Go back to your website, use that popular page to link to other pages of the site. The other pages will benefit with traffic and “juice” since the page linking to it is a good one.
5. Further Promotion
Using social media to promote regularly is a must. If you tweet it out today, doesn’t mean everyone will actually see it. Keep promoting it and tweaking the message. You’d be surprised at how good it works.
I’m a supporter of CoSchedule I’d like to share one of their images from this post.

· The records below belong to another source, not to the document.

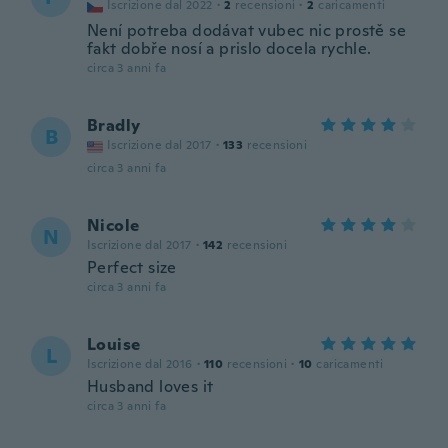
Iscrizione dal 2022
·
2
recensioni
·
2
caricamenti
Není potreba dodávat vubec nic prostě se
fakt dobře nosí a prislo docela rychle.
circa 3 anni fa
Bradly
B
Iscrizione dal 2017
·
133
recensioni
circa 3 anni fa
Nicole
N
Iscrizione dal 2017
·
142
recensioni
Perfect size
circa 3 anni fa
Louise
L
Iscrizione dal 2016
·
110
recensioni
·
10
caricamenti
Husband loves it
circa 3 anni fa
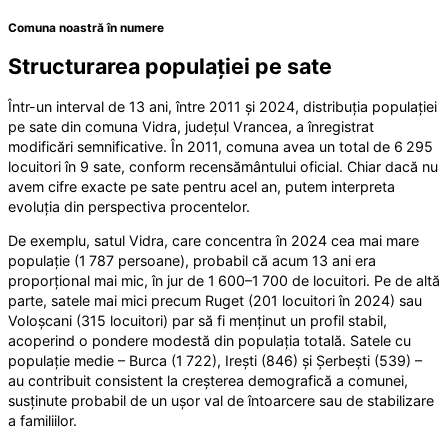
Comuna noastră în numere
Structurarea populației pe sate
Într-un interval de 13 ani, între 2011 și 2024, distribuția populației
pe sate din comuna Vidra, județul Vrancea, a înregistrat
modificări semnificative. În 2011, comuna avea un total de 6 295
locuitori în 9 sate, conform recensământului oficial.
Chiar dacă nu
avem cifre exacte pe sate pentru acel an, putem interpreta
evoluția din perspectiva procentelor.
De exemplu, satul Vidra, care concentra în 2024 cea mai mare
populație (1 787 persoane), probabil că acum 13 ani era
proporțional mai mic, în jur de 1 600–1 700 de locuitori. Pe de altă
parte, satele mai mici precum Ruget (201 locuitori în 2024) sau
Voloșcani (315 locuitori) par să fi menținut un profil stabil,
acoperind o pondere modestă din populația totală. Satele cu
populație medie – Burca (1 722), Irești (846) și Șerbești (539) –
au contribuit consistent la creșterea demografică a comunei,
susținute probabil de un ușor val de întoarcere sau de stabilizare
a familiilor.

Promote it again and again. Learn from what worked and tweak the next message.
6. Build and Email List
Have a piece of content? Have a site? A business? A blog? You’ll need to collect emails. Email marketing will keep them coming back and it will keep them buying.
Make sure you have a popup or a way to collect emails. The traffic will eventually die down on that link bait so building your list will keep them coming back.

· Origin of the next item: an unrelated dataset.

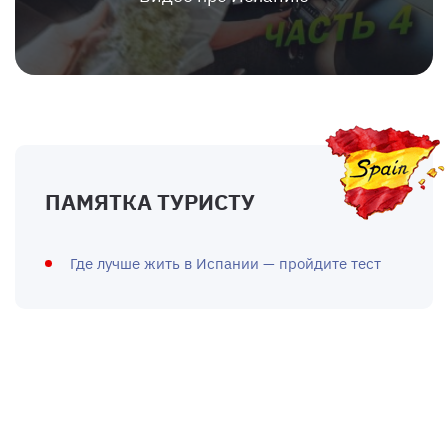
ПАМЯТКА ТУРИСТУ
Где лучше жить в Испании — пройдите тест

The money is in the list after all.
7. Funnel the Traffic
You need to make use of the traffic.
With internal linking, they can be led to other pages on the site. They can stay longer on the site and eventually click on an ad or a sponsor link. You can convert them to social followers by using badges and buttons. You can create a forum or community and retain the traffic. You can collect emails. You can nudge them to a sales funnel and eventually convert the traffic into buyers.
Never stop converting.
8. Never Stop Tracking
Tracking is your best friend. Never stop tracking! In order to improve your signup rate, your conversions, your bounce rate, your social shares, you need to know how your content is working. Are they reading it? Up to where? Can you tweak your optin form?
If you are on WordPress, the Sumome plugin is free and has very useful content analysis and heatmap modules.

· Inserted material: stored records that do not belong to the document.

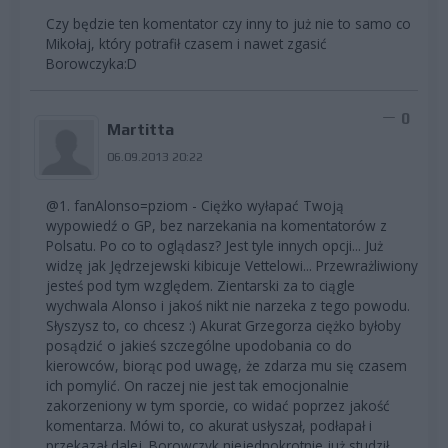
Czy będzie ten komentator czy inny to już nie to samo co
Mikołaj, który potrafił czasem i nawet zgasić
Borowczyka:D
0
Martitta
06.09.2013 20:22
@1. fanAlonso=pziom - Ciężko wyłapać Twoją
wypowiedź o GP, bez narzekania na komentatorów z
Polsatu. Po co to oglądasz? Jest tyle innych opcji... Już
widzę jak Jędrzejewski kibicuje Vettelowi... Przewrażliwiony
jesteś pod tym względem. Zientarski za to ciągle
wychwala Alonso i jakoś nikt nie narzeka z tego powodu.
Słyszysz to, co chcesz :) Akurat Grzegorza ciężko byłoby
posądzić o jakieś szczególne upodobania co do
kierowców, biorąc pod uwagę, że zdarza mu się czasem
ich pomylić. On raczej nie jest tak emocjonalnie
zakorzeniony w tym sporcie, co widać poprzez jakość
komentarza. Mówi to, co akurat usłyszał, podłapał i
przekazał dalej. Borowczyk niejednokrotnie już studził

I could go on and on with “marketing” lingo. I could tell you to figure out your “whos” and “hows” and “whats” or use a break down of how you can “statistically” build a link bait but a LOT of other people have done that and it’ll just make things look complicated.
Business owners like you do not need more complicated things to worry about, right?
In the End
I’m not telling you to go execute your marketing campaign by churning out link bait after link bait – actually, far from it.
I just want you to see how a good link bait can bring in great results for your digital marketing efforts. Improved conversions, new long term subscribers, exposure to new markets and organic rankings. Those are just the tip of the iceberg.
Nowadays, we see link baits everywhere, everyday. On feeds, newspaper sites and even at the bottom of the blogs you read.
Most of the time, you click a catchy title (with a catchy image) and you end up in a crappy piece of content just because the viral site wanted traffic. Doing it like this won’t benefit your SEO campaign and it will only backfire on you in the long run.
Tell a story, be entertaining and memorable. Give a benefit to the person that will see your content. Don’t fool him just to get him to your site.
Remember, quality matters. The value of your content, matters even more.